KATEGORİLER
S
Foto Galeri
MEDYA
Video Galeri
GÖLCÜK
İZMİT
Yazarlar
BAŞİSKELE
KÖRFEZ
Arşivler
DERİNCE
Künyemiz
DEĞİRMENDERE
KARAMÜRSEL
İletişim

━━━━━━

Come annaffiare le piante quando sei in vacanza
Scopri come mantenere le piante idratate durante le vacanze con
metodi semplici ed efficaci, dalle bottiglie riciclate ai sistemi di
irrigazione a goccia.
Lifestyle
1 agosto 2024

━━━━━━

DIRECTIONS FOR THIS TASK: Copy task for the entries above: every line with the string "piante".

RESPONSE AREA:
Come annaffiare le piante quando sei in vacanza
Scopri come mantenere le piante idratate durante le vacanze con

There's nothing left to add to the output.